Work instructions – Print the whole listing again, exactly as it stands.
= = = = =
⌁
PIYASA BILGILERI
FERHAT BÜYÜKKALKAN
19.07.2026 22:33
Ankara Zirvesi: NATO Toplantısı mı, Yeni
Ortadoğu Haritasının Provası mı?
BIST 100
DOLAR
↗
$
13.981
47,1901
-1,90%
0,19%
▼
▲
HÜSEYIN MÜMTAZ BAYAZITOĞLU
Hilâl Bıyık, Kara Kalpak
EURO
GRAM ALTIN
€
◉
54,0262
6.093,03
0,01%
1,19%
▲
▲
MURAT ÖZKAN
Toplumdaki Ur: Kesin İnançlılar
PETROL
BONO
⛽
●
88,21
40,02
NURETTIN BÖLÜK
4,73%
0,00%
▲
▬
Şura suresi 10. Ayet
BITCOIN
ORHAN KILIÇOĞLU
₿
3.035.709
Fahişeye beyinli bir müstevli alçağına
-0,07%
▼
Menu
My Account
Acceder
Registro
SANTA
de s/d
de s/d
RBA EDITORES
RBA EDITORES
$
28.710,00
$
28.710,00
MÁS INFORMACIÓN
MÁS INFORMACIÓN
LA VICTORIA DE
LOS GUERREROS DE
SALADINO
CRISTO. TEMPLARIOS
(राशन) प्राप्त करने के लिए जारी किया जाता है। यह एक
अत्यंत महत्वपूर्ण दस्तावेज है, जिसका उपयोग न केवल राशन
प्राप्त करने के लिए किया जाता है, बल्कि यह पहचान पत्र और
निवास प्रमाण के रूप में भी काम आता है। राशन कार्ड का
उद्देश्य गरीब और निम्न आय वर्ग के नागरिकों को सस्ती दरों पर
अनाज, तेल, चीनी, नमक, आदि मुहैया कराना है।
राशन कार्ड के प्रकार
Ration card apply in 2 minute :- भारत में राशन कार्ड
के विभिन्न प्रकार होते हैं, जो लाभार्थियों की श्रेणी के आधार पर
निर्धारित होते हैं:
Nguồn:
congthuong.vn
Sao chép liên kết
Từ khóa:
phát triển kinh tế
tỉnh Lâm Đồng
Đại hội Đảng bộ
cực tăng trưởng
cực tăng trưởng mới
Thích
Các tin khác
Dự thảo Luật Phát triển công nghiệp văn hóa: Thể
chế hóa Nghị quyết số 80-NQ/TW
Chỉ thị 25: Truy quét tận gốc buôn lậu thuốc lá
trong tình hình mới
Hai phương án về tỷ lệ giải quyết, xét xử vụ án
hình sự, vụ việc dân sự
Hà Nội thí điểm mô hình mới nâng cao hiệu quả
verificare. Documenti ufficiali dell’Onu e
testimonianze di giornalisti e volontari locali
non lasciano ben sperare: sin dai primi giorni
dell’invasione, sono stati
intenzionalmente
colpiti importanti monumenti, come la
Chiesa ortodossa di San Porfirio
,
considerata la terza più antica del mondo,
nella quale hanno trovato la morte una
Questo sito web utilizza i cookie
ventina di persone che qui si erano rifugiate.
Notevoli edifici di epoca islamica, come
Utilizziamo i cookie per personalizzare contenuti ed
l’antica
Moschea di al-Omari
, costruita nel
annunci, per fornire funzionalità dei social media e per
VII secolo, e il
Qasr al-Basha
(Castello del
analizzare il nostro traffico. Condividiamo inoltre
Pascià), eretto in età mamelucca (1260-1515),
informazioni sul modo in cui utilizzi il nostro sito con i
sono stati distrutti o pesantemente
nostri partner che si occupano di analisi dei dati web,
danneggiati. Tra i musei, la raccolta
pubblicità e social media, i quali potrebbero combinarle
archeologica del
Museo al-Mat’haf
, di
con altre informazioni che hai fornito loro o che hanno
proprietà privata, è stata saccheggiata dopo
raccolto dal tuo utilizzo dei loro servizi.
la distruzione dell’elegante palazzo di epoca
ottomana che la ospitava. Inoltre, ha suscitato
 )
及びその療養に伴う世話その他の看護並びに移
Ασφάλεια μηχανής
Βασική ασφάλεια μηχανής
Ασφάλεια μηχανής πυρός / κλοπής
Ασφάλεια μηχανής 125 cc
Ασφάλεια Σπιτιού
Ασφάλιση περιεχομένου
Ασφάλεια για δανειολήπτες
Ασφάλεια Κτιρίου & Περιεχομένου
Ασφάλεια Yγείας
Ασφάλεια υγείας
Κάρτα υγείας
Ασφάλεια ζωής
= = = = =
Solved exercise –
⌁
PIYASA BILGILERI
FERHAT BÜYÜKKALKAN
19.07.2026 22:33
Ankara Zirvesi: NATO Toplantısı mı, Yeni
Ortadoğu Haritasının Provası mı?
BIST 100
DOLAR
↗
$
13.981
47,1901
-1,90%
0,19%
▼
▲
HÜSEYIN MÜMTAZ BAYAZITOĞLU
Hilâl Bıyık, Kara Kalpak
EURO
GRAM ALTIN
€
◉
54,0262
6.093,03
0,01%
1,19%
▲
▲
MURAT ÖZKAN
Toplumdaki Ur: Kesin İnançlılar
PETROL
BONO
⛽
●
88,21
40,02
NURETTIN BÖLÜK
4,73%
0,00%
▲
▬
Şura suresi 10. Ayet
BITCOIN
ORHAN KILIÇOĞLU
₿
3.035.709
Fahişeye beyinli bir müstevli alçağına
-0,07%
▼
Menu
My Account
Acceder
Registro
SANTA
de s/d
de s/d
RBA EDITORES
RBA EDITORES
$
28.710,00
$
28.710,00
MÁS INFORMACIÓN
MÁS INFORMACIÓN
LA VICTORIA DE
LOS GUERREROS DE
SALADINO
CRISTO. TEMPLARIOS
(राशन) प्राप्त करने के लिए जारी किया जाता है। यह एक
अत्यंत महत्वपूर्ण दस्तावेज है, जिसका उपयोग न केवल राशन
प्राप्त करने के लिए किया जाता है, बल्कि यह पहचान पत्र और
निवास प्रमाण के रूप में भी काम आता है। राशन कार्ड का
उद्देश्य गरीब और निम्न आय वर्ग के नागरिकों को सस्ती दरों पर
अनाज, तेल, चीनी, नमक, आदि मुहैया कराना है।
राशन कार्ड के प्रकार
Ration card apply in 2 minute :- भारत में राशन कार्ड
के विभिन्न प्रकार होते हैं, जो लाभार्थियों की श्रेणी के आधार पर
निर्धारित होते हैं:
Nguồn:
congthuong.vn
Sao chép liên kết
Từ khóa:
phát triển kinh tế
tỉnh Lâm Đồng
Đại hội Đảng bộ
cực tăng trưởng
cực tăng trưởng mới
Thích
Các tin khác
Dự thảo Luật Phát triển công nghiệp văn hóa: Thể
chế hóa Nghị quyết số 80-NQ/TW
Chỉ thị 25: Truy quét tận gốc buôn lậu thuốc lá
trong tình hình mới
Hai phương án về tỷ lệ giải quyết, xét xử vụ án
hình sự, vụ việc dân sự
Hà Nội thí điểm mô hình mới nâng cao hiệu quả
verificare. Documenti ufficiali dell’Onu e
testimonianze di giornalisti e volontari locali
non lasciano ben sperare: sin dai primi giorni
dell’invasione, sono stati
intenzionalmente
colpiti importanti monumenti, come la
Chiesa ortodossa di San Porfirio
,
considerata la terza più antica del mondo,
nella quale hanno trovato la morte una
Questo sito web utilizza i cookie
ventina di persone che qui si erano rifugiate.
Notevoli edifici di epoca islamica, come
Utilizziamo i cookie per personalizzare contenuti ed
l’antica
Moschea di al-Omari
, costruita nel
annunci, per fornire funzionalità dei social media e per
VII secolo, e il
Qasr al-Basha
(Castello del
analizzare il nostro traffico. Condividiamo inoltre
Pascià), eretto in età mamelucca (1260-1515),
informazioni sul modo in cui utilizzi il nostro sito con i
sono stati distrutti o pesantemente
nostri partner che si occupano di analisi dei dati web,
danneggiati. Tra i musei, la raccolta
pubblicità e social media, i quali potrebbero combinarle
archeologica del
Museo al-Mat’haf
, di
con altre informazioni che hai fornito loro o che hanno
proprietà privata, è stata saccheggiata dopo
raccolto dal tuo utilizzo dei loro servizi.
la distruzione dell’elegante palazzo di epoca
ottomana che la ospitava. Inoltre, ha suscitato
 )
及びその療養に伴う世話その他の看護並びに移
Ασφάλεια μηχανής
Βασική ασφάλεια μηχανής
Ασφάλεια μηχανής πυρός / κλοπής
Ασφάλεια μηχανής 125 cc
Ασφάλεια Σπιτιού
Ασφάλιση περιεχομένου
Ασφάλεια για δανειολήπτες
Ασφάλεια Κτιρίου & Περιεχομένου
Ασφάλεια Yγείας
Ασφάλεια υγείας
Κάρτα υγείας
Ασφάλεια ζωής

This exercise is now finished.